━━ Dataset extract ━━

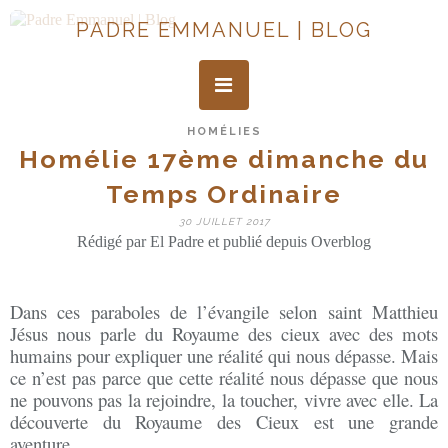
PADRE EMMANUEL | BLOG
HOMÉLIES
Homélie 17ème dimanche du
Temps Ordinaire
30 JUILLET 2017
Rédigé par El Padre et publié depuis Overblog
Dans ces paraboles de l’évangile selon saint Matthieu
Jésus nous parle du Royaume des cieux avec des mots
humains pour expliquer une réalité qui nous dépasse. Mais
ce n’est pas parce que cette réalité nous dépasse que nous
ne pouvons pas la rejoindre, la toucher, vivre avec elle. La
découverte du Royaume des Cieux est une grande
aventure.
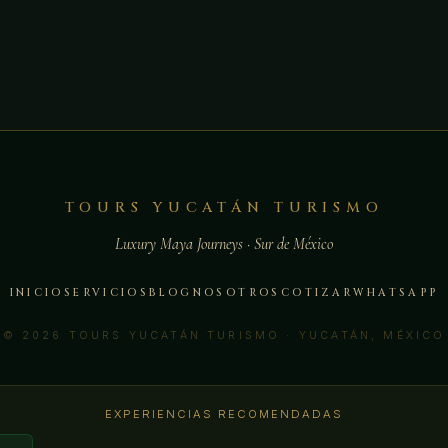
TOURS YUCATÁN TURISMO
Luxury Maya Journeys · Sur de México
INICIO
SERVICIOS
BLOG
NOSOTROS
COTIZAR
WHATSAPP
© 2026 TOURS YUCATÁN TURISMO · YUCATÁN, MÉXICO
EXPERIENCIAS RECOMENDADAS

━━━

## [Task prompt]
Extract each line from the listing that holds the word "réalité".

## [Response below]
humains pour expliquer une réalité qui nous dépasse. Mais
ce n’est pas parce que cette réalité nous dépasse que nous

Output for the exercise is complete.